Can the nutrient overload hypothesis explain the signaling distortions observed in type 2 diabetes?

Two types of signaling distortions are under investigation. Intracellular signal disruptions could be explained as an adaptive mechanism by the cell to prevent entry of unneeded glucose molecules, because the cell already has an alternate fuel for energy — and to limit the entry of water molecules that could interfere with cell metabolism. Organ-to-organ signal distortions could reflect biologic responses to energy and nutrient utilization in an environment of chronic nutrient overload. In both cases, the distortions are downstream consequences, not initiating defects.

Question 14 of 15

If treatment is nutrition-centered, how should clinicians define success?

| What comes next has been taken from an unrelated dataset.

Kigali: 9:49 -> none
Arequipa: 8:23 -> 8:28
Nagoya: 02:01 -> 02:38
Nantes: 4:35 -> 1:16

Success should be defined by prevention of complications — not glucose control measures alone. The behavioral drivers of overconsumption are largely structural: the easy availability and affordability of grain-based foods that often fail to meet the body’s actual nutrient needs. Modifying food intake to restore balance between intake, storage, and utilization produces disease control as evidenced by glucose normalization — but through a mechanism that is disease-modifying, not merely symptomatic. That is a meaningful distinction for long-term patient outcomes.

Question 15 of 15

Finally, what is your core message to clinicians and researchers engaging with this hypothesis?

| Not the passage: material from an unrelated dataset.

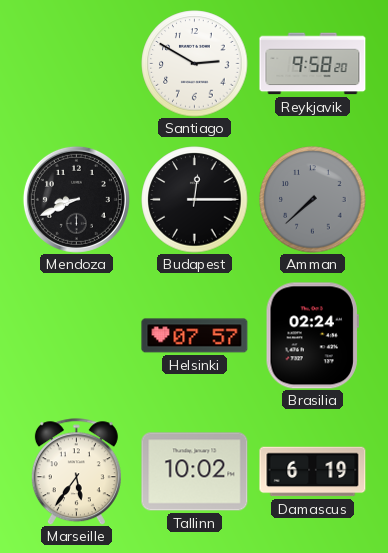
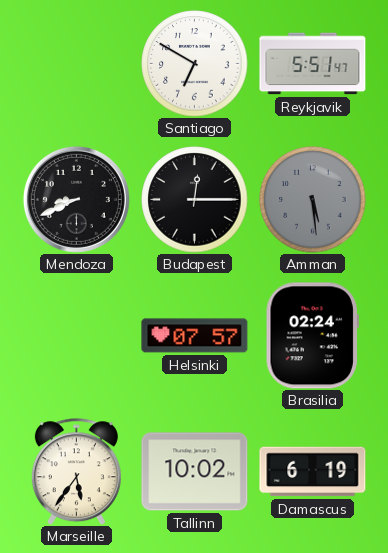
Santiago: 2:50 -> 6:50
Reykjavik: 9:58 -> 5:51
Amman: 7:38 -> 5:29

Type 2 diabetes can be understood as a disorder of nutrient excess and metabolic overflow rather than a primary hormonal defect. This hypothesis yields falsifiable predictions regarding temporal ordering and measurable intermediates, and outlines study designs that allow direct empirical adjudication between this framework and insulin-resistance-first models. It still requires validation — but it provides a coherent, parsimonious explanation for multiple observed phenomena, including boundary cases that are not easily reconciled by the dominant paradigm. Ultimately, clinicians must decide how to integrate this perspective into practice.